X dit qu’il fait enfin quelque chose pour résoudre le problème du deepfake porno de Grok, mais ce n’est pas suffisant

Après des semaines de pression de la part des groupes de défense et des gouvernements, X d’Elon Musk affirme qu’il va enfin faire quelque chose pour résoudre son problème de deepfake porn. Malheureusement, après des tests suite à l’annonce, certains retiennent encore leur souffle, dont moi.

Quand la controverse sur le X deepfake porno a-t-elle commencé ?

La controverse a commencé plus tôt en janvier, après que le site de médias sociaux a ajouté une fonctionnalité permettant aux utilisateurs de X de marquer Grok dans leurs publications et d’inviter l’IA à modifier instantanément toute image ou vidéo publiée sur le site, le tout sans l’autorisation de l’auteur original.
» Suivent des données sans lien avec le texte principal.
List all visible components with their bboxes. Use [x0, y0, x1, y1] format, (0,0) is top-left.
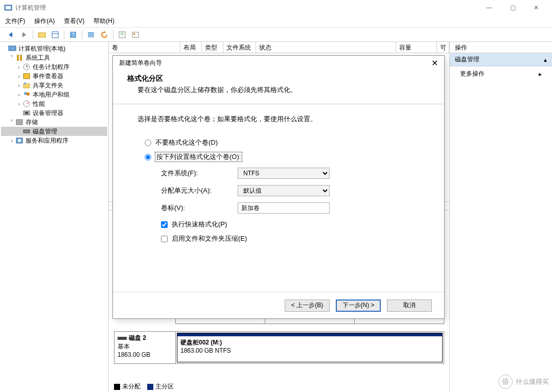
radio-noformat[interactable]: 不要格式化这个卷(D): [145, 138, 430, 147]
svg-rect-17: [133, 33, 135, 35]
tree-tasksched[interactable]: › 任务计划程序: [1, 62, 107, 72]
tree-systools[interactable]: ˅ 系统工具: [1, 53, 107, 62]
disk-icon: [22, 127, 31, 135]
props-icon[interactable]: [117, 30, 128, 40]
window-title: 计算机管理: [15, 4, 477, 12]
tree-root[interactable]: 计算机管理(本地): [1, 44, 107, 53]
menu-file[interactable]: 文件(F): [5, 17, 25, 26]
radio-format[interactable]: 按下列设置格式化这个卷(O):: [145, 152, 430, 162]
svg-rect-33: [16, 120, 22, 122]
tree-storage[interactable]: ˅ 存储: [1, 118, 107, 127]
disk-row-2[interactable]: 磁盘 2 基本 1863.00 GB 硬盘柜002 (M:) 1863.00 G…: [114, 331, 444, 364]
svg-rect-20: [20, 55, 22, 61]
tree-label: 任务计划程序: [33, 63, 70, 72]
dialog-desc: 选择是否要格式化这个卷；如果要格式化，要使用什么设置。: [137, 114, 430, 124]
close-button[interactable]: ✕: [524, 0, 548, 15]
collapse-icon: ▴: [544, 56, 547, 63]
tree-label: 系统工具: [26, 54, 50, 62]
menu-help[interactable]: 帮助(H): [94, 17, 114, 26]
svg-text:?: ?: [72, 32, 75, 38]
tree-label: 服务和应用程序: [26, 136, 68, 145]
toolbar: ?: [0, 28, 552, 42]
wizard-dialog: 新建简单卷向导 ✕ 格式化分区 要在这个磁盘分区上储存数据，你必须先将其格式化。…: [112, 55, 445, 319]
chevron-right-icon: ▸: [539, 71, 542, 78]
svg-rect-10: [88, 34, 94, 36]
clock-icon: [22, 63, 31, 71]
tree-label: 设备管理器: [33, 109, 63, 118]
svg-rect-24: [24, 74, 30, 79]
disk2-partition[interactable]: 硬盘柜002 (M:) 1863.00 GB NTFS: [177, 333, 443, 362]
legend: 未分配 主分区: [109, 381, 179, 392]
svg-rect-34: [16, 123, 22, 125]
tree-sharedfolders[interactable]: › 共享文件夹: [1, 81, 107, 90]
svg-rect-11: [88, 36, 94, 37]
help-icon[interactable]: ?: [67, 30, 79, 40]
dialog-subheading: 要在这个磁盘分区上储存数据，你必须先将其格式化。: [137, 85, 430, 95]
check-compress-input[interactable]: [161, 236, 168, 242]
folder-icon[interactable]: [36, 30, 48, 40]
next-button[interactable]: 下一步(N) >: [336, 299, 381, 312]
minimize-button[interactable]: —: [477, 0, 501, 15]
share-icon: [22, 81, 31, 89]
tree-eventviewer[interactable]: › 事件查看器: [1, 72, 107, 81]
grid-header: 卷 布局 类型 文件系统 状态 容量 可: [109, 42, 449, 53]
col-volume[interactable]: 卷: [109, 42, 180, 53]
tree-perf[interactable]: › 性能: [1, 99, 107, 108]
actions-more[interactable]: 更多操作 ▸: [450, 66, 552, 81]
col-layout[interactable]: 布局: [180, 42, 202, 53]
select-allocunit[interactable]: 默认值: [238, 185, 330, 196]
tree-localusers[interactable]: › 本地用户和组: [1, 90, 107, 99]
input-volume-label[interactable]: [238, 202, 330, 214]
col-capacity[interactable]: 容量: [396, 42, 437, 53]
check-quickformat[interactable]: 执行快速格式化(P): [161, 220, 430, 229]
dialog-heading: 格式化分区: [127, 74, 430, 83]
col-free[interactable]: 可: [437, 42, 449, 53]
watermark-text: 什么值得买: [516, 377, 549, 386]
menu-view[interactable]: 查看(V): [64, 17, 84, 26]
svg-rect-25: [24, 84, 30, 88]
svg-point-36: [28, 131, 29, 132]
svg-point-26: [24, 82, 26, 84]
radio-format-input[interactable]: [145, 154, 151, 160]
svg-rect-16: [132, 32, 139, 37]
menu-action[interactable]: 操作(A): [34, 17, 55, 26]
maximize-button[interactable]: ▢: [501, 0, 524, 15]
disk2-label: 磁盘 2 基本 1863.00 GB: [114, 332, 176, 363]
tree-devmgr[interactable]: 设备管理器: [1, 108, 107, 118]
legend-primary: 主分区: [155, 383, 174, 390]
label-volume: 卷标(V):: [161, 203, 238, 213]
col-status[interactable]: 状态: [256, 42, 396, 53]
svg-rect-9: [88, 32, 94, 34]
tree-diskmgmt[interactable]: 磁盘管理: [1, 127, 107, 136]
refresh-icon[interactable]: [99, 30, 110, 40]
col-type[interactable]: 类型: [202, 42, 223, 53]
tree-label: 存储: [26, 118, 38, 127]
back-button[interactable]: < 上一步(B): [285, 299, 330, 312]
computer-icon: [8, 44, 16, 53]
services-icon: [15, 136, 24, 145]
col-fs[interactable]: 文件系统: [223, 42, 256, 53]
settings-icon[interactable]: [130, 30, 141, 40]
actions-header: 操作: [450, 42, 552, 53]
tree-services[interactable]: › 服务和应用程序: [1, 136, 107, 145]
view-icon[interactable]: [50, 30, 61, 40]
back-icon[interactable]: [5, 30, 16, 40]
watermark-badge-icon: 值: [498, 375, 513, 389]
svg-rect-5: [52, 32, 58, 38]
actions-section[interactable]: 磁盘管理 ▴: [450, 53, 552, 66]
select-filesystem[interactable]: NTFS: [238, 168, 330, 179]
forward-icon[interactable]: [18, 30, 30, 40]
svg-point-38: [18, 139, 21, 142]
perf-icon: [22, 100, 31, 108]
check-quickformat-input[interactable]: [161, 221, 168, 228]
cancel-button[interactable]: 取消: [387, 299, 432, 312]
svg-rect-4: [38, 33, 45, 37]
radio-noformat-input[interactable]: [145, 140, 151, 146]
actions-pane: 操作 磁盘管理 ▴ 更多操作 ▸: [450, 42, 552, 392]
tree-label: 事件查看器: [33, 72, 63, 81]
list-icon[interactable]: [85, 30, 97, 40]
check-compress[interactable]: 启用文件和文件夹压缩(E): [161, 234, 430, 243]
svg-marker-2: [9, 32, 12, 37]
dialog-close-icon[interactable]: ✕: [431, 58, 438, 68]
device-icon: [22, 109, 31, 117]
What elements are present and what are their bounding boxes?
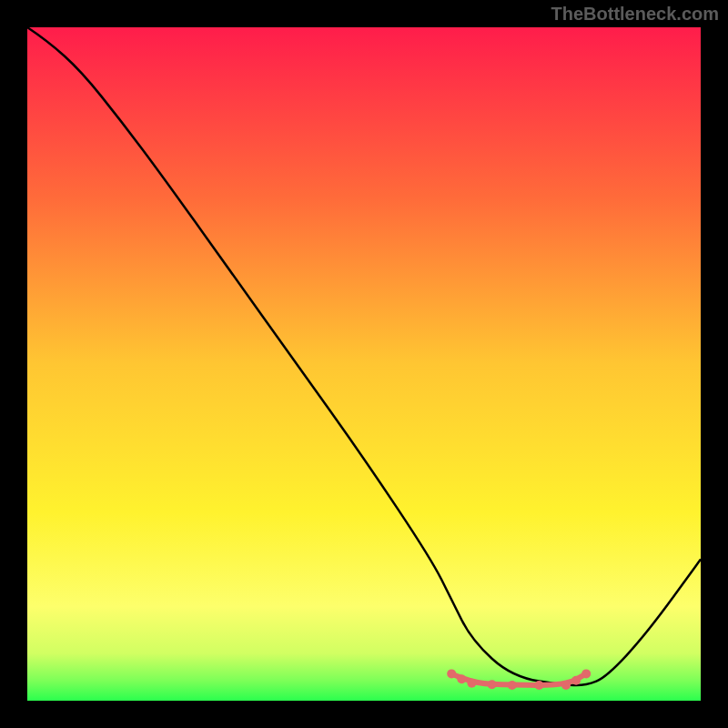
highlight-dot xyxy=(447,669,456,678)
highlight-dot xyxy=(571,676,581,685)
highlight-dot xyxy=(508,681,517,690)
chart-container: TheBottleneck.com xyxy=(0,0,728,728)
plot-background xyxy=(27,27,701,701)
highlight-dot xyxy=(457,674,466,683)
highlight-dot xyxy=(581,669,591,678)
highlight-dot xyxy=(488,680,497,689)
highlight-dot xyxy=(561,681,571,690)
chart-svg xyxy=(0,0,728,728)
highlight-dot xyxy=(467,679,476,688)
watermark-text: TheBottleneck.com xyxy=(551,4,719,25)
highlight-dot xyxy=(534,681,543,690)
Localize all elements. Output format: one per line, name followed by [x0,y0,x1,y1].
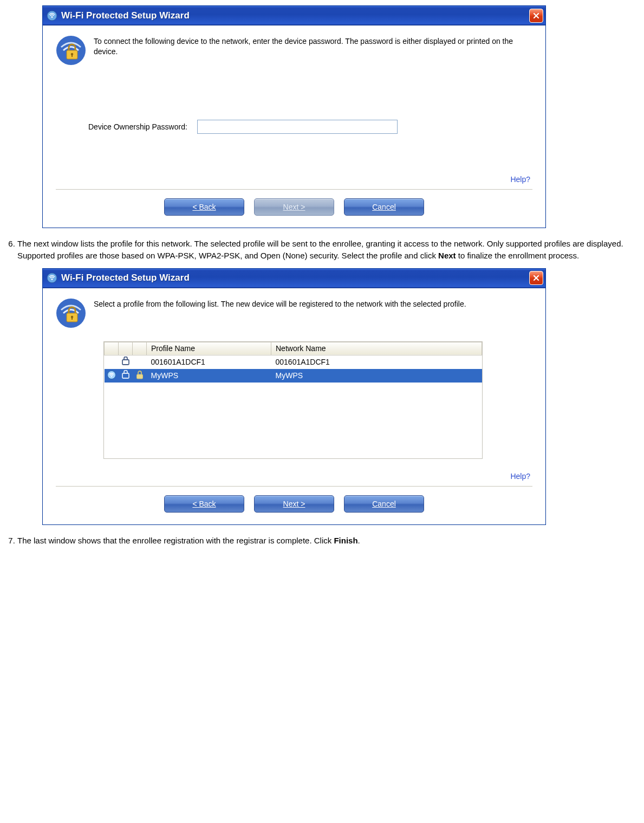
signal-icon [105,355,119,369]
svg-rect-12 [122,360,129,365]
profile-icon [119,355,133,369]
cell-profile-name: 001601A1DCF1 [147,355,271,369]
profile-table[interactable]: Profile Name Network Name 001601A1DCF100… [103,341,483,459]
button-row: < Back Next > Cancel [56,196,532,223]
step-7: The last window shows that the enrollee … [17,535,644,547]
header-signal[interactable] [105,342,119,355]
help-link[interactable]: Help? [510,472,530,481]
header-profile-name[interactable]: Profile Name [147,342,271,355]
back-button[interactable]: < Back [164,495,244,513]
back-button[interactable]: < Back [164,198,244,216]
header-profile-icon[interactable] [119,342,133,355]
cancel-button[interactable]: Cancel [344,495,424,513]
titlebar[interactable]: Wi-Fi Protected Setup Wizard [43,269,545,288]
step-6: The next window lists the profile for th… [17,238,644,262]
wizard-window-profiles: Wi-Fi Protected Setup Wizard [42,268,546,525]
header-lock[interactable] [133,342,147,355]
intro-text: Select a profile from the following list… [94,298,466,309]
svg-point-1 [51,16,53,18]
table-filler [104,383,482,458]
header-network-name[interactable]: Network Name [271,342,482,355]
cell-network-name: 001601A1DCF1 [271,355,482,369]
svg-point-6 [47,273,57,283]
wizard-lock-icon [56,35,86,66]
signal-icon [105,369,119,383]
svg-rect-15 [122,373,129,378]
lock-icon [133,355,147,369]
window-title: Wi-Fi Protected Setup Wizard [61,273,529,283]
profile-icon [119,369,133,383]
close-button[interactable] [529,9,543,23]
intro-text: To connect the following device to the n… [94,35,532,57]
svg-point-7 [51,278,53,280]
cell-profile-name: MyWPS [147,369,271,383]
separator [56,486,532,487]
table-header-row: Profile Name Network Name [105,342,482,355]
window-body: To connect the following device to the n… [43,25,545,228]
password-input[interactable] [197,120,398,134]
close-button[interactable] [529,271,543,285]
window-title: Wi-Fi Protected Setup Wizard [61,10,529,21]
wizard-window-password: Wi-Fi Protected Setup Wizard [42,5,546,228]
app-icon [46,272,58,284]
svg-point-14 [110,375,112,377]
password-label: Device Ownership Password: [88,122,187,131]
next-button[interactable]: Next > [254,198,334,216]
svg-rect-11 [71,317,73,320]
table-row[interactable]: MyWPSMyWPS [105,369,482,383]
window-body: Select a profile from the following list… [43,288,545,524]
cancel-button[interactable]: Cancel [344,198,424,216]
separator [56,189,532,190]
wizard-lock-icon [56,298,86,328]
app-icon [46,10,58,22]
cell-network-name: MyWPS [271,369,482,383]
help-link[interactable]: Help? [510,175,530,184]
svg-rect-5 [71,55,73,57]
table-row[interactable]: 001601A1DCF1001601A1DCF1 [105,355,482,369]
svg-point-0 [47,11,57,21]
lock-icon [133,369,147,383]
button-row: < Back Next > Cancel [56,493,532,520]
svg-rect-16 [136,374,142,379]
titlebar[interactable]: Wi-Fi Protected Setup Wizard [43,6,545,25]
next-button[interactable]: Next > [254,495,334,513]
Cette fonctionnalité semblait comporter peu de garde-fous et, selon les rapports de la société d’authentification par IA Copyleaks, ainsi que les déclarations des victimes sur des sites comme Metro, les affiches sur X ont rapidement commencé à l’utiliser pour générer des images explicites ou intimes de personnes réelles, en particulier des femmes. Dans certains cas, du matériel pédopornographique aurait également été produit.

C’est un truc assez bouleversant, et je ne vous conseillerais pas d’aller le chercher. Alors que la tendance initiale semblait se concentrer sur les photos IA de célébrités en bikini, les affiches sont rapidement passées à des images manipulées de personnes ordinaires où elles semblaient enceintes, sans jupe ou dans un autre type de situation sexualisée. Alors que Grok était techniquement capable de générer de telles images à partir de photos téléchargées auparavant, la facilité d’accès à celles-ci semblait ouvrir les vannes. En réponse à la controverse brassicole, Musk a demandé à Grok de générer une photo de lui en bikini. Cependant, les plaisanteries ont cessé après l’intervention des régulateurs.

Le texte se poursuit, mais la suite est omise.